> [Activity]
With the pictures left out, transcribe exactly the lines from the one with "5. SONUÇ: KULAKTAN KULAĞA" through the end of the data.

== Supplied data ==

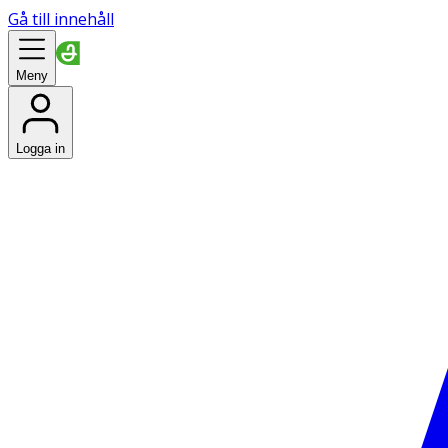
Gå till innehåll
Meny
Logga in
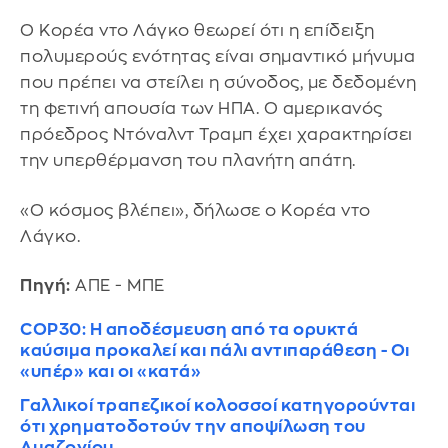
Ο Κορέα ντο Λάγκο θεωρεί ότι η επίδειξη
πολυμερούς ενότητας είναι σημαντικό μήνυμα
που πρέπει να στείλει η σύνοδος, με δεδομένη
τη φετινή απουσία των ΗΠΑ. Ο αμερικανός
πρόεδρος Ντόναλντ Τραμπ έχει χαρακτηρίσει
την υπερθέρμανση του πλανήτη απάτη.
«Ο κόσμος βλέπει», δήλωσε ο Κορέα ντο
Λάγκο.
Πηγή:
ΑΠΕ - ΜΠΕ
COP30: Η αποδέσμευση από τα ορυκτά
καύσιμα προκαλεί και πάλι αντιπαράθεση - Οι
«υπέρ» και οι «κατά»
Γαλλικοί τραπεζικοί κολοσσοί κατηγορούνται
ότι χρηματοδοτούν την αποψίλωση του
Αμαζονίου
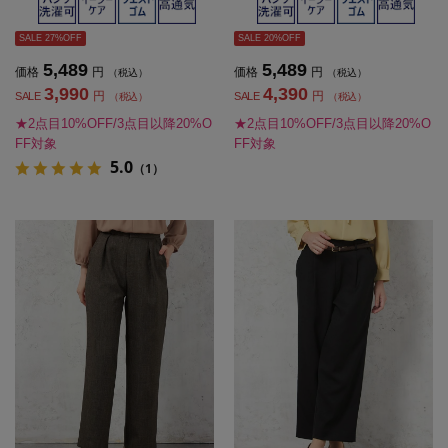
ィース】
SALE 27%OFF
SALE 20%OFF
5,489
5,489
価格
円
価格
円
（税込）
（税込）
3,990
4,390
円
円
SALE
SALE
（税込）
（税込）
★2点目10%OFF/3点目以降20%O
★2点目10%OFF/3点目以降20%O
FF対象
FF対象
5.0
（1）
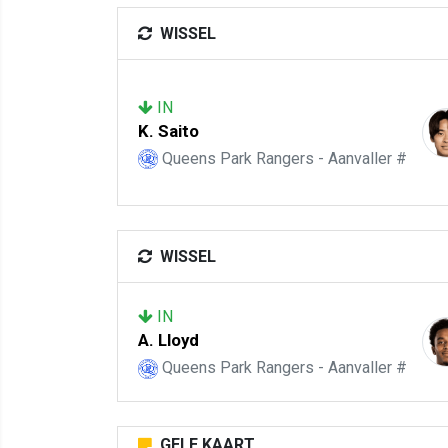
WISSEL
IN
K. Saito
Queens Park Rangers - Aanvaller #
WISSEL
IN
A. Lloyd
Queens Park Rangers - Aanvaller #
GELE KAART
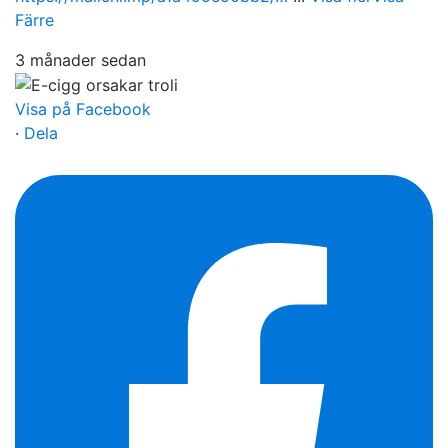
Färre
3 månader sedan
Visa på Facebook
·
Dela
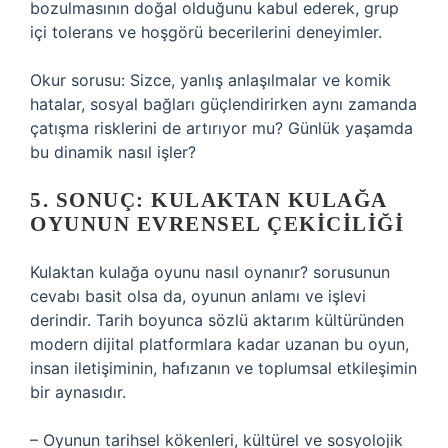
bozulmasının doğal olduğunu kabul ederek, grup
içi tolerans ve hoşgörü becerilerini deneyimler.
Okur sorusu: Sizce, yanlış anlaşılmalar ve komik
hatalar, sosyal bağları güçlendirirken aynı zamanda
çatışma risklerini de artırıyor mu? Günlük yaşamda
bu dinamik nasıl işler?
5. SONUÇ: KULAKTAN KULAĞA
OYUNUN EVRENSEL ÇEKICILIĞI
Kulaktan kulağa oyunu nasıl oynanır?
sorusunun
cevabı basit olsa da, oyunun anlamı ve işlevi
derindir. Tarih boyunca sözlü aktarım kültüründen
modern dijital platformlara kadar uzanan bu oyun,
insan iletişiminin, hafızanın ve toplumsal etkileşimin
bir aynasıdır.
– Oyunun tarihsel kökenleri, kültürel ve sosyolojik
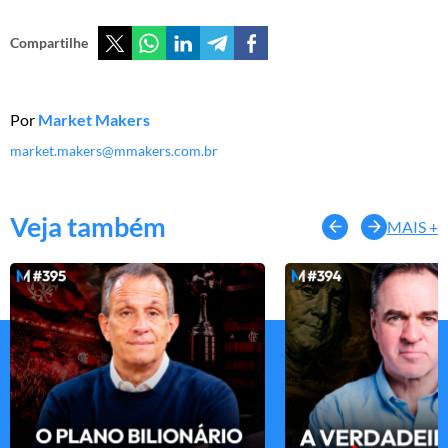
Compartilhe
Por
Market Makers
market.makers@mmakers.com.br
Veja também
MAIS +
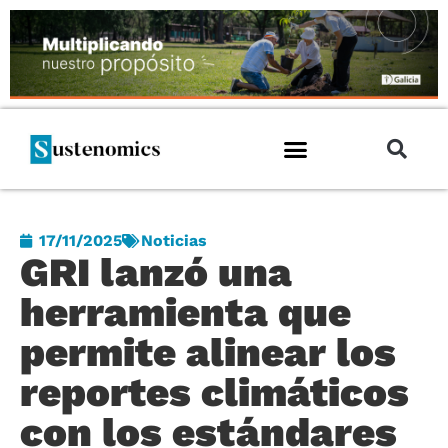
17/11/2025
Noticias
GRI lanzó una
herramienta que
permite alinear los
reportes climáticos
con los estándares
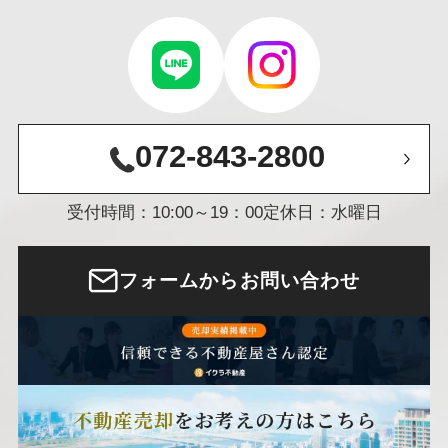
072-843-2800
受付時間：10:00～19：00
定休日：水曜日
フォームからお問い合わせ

===

> [Exercise result]
5. SONUÇ: KULAKTAN KULAĞA
OYUNUN EVRENSEL ÇEKICILIĞI
Kulaktan kulağa oyunu nasıl oynanır?
sorusunun
cevabı basit olsa da, oyunun anlamı ve işlevi
derindir. Tarih boyunca sözlü aktarım kültüründen
modern dijital platformlara kadar uzanan bu oyun,
insan iletişiminin, hafızanın ve toplumsal etkileşimin
bir aynasıdır.
– Oyunun tarihsel kökenleri, kültürel ve sosyolojik
Compartilhe
Por
Market Makers
market.makers@mmakers.com.br
Veja também
MAIS +
17/11/2025
Noticias
GRI lanzó una
herramienta que
permite alinear los
reportes climáticos
con los estándares
072-843-2800
受付時間：10:00～19：00
定休日：水曜日
フォームからお問い合わせ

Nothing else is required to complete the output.